> [WORK REQUEST]: Transcribe every entry word for word. Skip the pictures.

· · · · ·

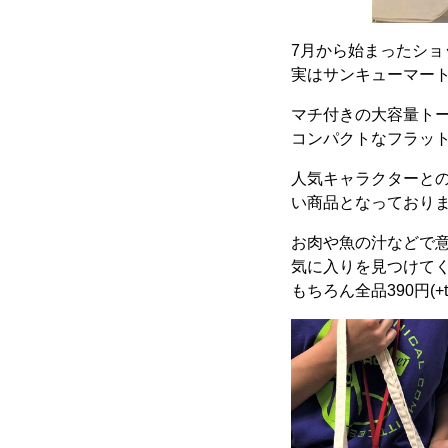
7月から始まったショ
実はサンキューマー
マチ付きの大容量ト
コンパクトなフラッ
人気キャラクターと
い商品となっており
お肉や魚の汁などで意
気に入りを見つけてく
もちろん全品390円(+t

· · · · ·

> [RESPONSE FOR THIS EXERCISE]:
7月から始まったショ
実はサンキューマー
マチ付きの大容量ト
コンパクトなフラッ
人気キャラクターと
い商品となっており
お肉や魚の汁などで意
気に入りを見つけてく
もちろん全品390円(+t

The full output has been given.